Most of the debate over the past few years on the reform of pensions has focused on the funded part of the system: private sector defined benefit pensions, defined contribution pensions, and the Local Government Pension Scheme. All of these pensions are funded in the sense that the pension contributions paid by employers and employees are invested in a range of assets to generate returns (how and where they are invested has been one of the key topics of debate) and these assets are used to pay the future pensions of members.


But it has largely ignored the elephant in the room: the giant unfunded public sector pension schemes for around nine million current and former NHS workers, teachers, civil servants, and other public sector workers. These schemes are unfunded in the sense that the (generous) pension contributions paid by employers and employees each year are not invested but instead used to pay the pensions of retired members of the schemes (known as a ‘pay-as-you-go’ model).


Part of the solution?


These schemes are huge - the future pension liabilities sit off the government’s balance sheet but are bigger than the national debt - poorly understood, and complex. They have been criticised for being too generous compared to private sector pensions, too expensive, and unsustainable in their current form. But there has been a strong sense running through the policy debate on pensions that they could be part of the solution.


That is why we commissioned Toby Nangle, former senior asset manager and financial expert, to explore the case for transitioning these schemes to a funded model. The paper makes a strong political, fiscal, and macroeconomic case for reform, and explores how Canada successfully shifted its pensions system to a funded model over the past 40 years. He argues that:


  • Shifting to a funded model would enable these schemes to become global investment powerhouses - the NHS scheme alone would be the third largest pension scheme in the world.


  • They would become more politically sustainable, driving better long-term outcomes for public servants and setting an example for the rest of the UK pension system to follow.


  • The cost of funding these schemes would be lower for the government, providing a better deal for taxpayers.


  • Transitioning these schemes would lead to higher levels of investment and deeper capital markets in the UK, and a more stable international investment position.


While the potential benefits are clear, such a move would face significant opposition and would require bold political leadership. The best time to have started this transition would have been decades ago.
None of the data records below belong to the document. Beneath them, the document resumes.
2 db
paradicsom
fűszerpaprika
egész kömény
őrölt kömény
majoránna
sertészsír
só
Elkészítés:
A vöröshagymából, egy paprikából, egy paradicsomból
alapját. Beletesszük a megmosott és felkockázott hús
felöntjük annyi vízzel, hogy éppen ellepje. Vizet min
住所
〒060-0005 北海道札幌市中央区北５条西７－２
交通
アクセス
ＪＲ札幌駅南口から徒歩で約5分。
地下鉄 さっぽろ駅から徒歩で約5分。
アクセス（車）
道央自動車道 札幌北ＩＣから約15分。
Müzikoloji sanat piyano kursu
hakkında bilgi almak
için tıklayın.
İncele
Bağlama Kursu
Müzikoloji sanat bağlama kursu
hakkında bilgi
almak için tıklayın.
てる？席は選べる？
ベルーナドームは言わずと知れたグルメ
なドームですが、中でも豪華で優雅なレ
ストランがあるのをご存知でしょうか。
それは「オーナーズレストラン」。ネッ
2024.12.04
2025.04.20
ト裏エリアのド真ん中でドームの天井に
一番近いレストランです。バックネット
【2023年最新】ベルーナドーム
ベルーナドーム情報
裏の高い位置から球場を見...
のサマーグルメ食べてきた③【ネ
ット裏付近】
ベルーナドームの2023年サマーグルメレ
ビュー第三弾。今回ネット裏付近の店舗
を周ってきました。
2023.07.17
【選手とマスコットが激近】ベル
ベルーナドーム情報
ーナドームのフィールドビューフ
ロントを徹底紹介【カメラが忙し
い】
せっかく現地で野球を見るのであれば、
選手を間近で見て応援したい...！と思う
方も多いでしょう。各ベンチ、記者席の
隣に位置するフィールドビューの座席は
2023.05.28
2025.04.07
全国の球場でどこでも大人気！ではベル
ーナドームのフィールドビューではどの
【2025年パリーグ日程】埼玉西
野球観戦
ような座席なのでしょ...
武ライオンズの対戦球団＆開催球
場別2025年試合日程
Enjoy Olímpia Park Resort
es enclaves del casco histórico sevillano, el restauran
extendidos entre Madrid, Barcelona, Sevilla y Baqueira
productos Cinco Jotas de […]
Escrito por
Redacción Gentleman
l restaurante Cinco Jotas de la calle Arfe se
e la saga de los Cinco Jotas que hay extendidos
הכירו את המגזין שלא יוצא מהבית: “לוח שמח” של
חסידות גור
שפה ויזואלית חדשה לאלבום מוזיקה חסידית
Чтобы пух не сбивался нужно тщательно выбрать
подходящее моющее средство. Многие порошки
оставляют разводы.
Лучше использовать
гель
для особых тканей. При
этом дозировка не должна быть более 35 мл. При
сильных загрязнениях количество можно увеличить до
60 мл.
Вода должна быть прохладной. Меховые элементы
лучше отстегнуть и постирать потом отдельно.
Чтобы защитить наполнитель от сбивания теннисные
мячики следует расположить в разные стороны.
The second best time is now.


Here is a short summary of this report:


1) The elephant in the room: the UK is a a world leader in private pensions with the second largest pool of pensions assets after the US. Private defined benefit schemes are well-funded, and auto-enrolment defined contribution pensions have increased the proportion of UK citizens with a private pension. But the largest pensions schemes in the UK are unfunded public sector schemes. They are poorly understood sleeping giants and have been largely absent from the debate.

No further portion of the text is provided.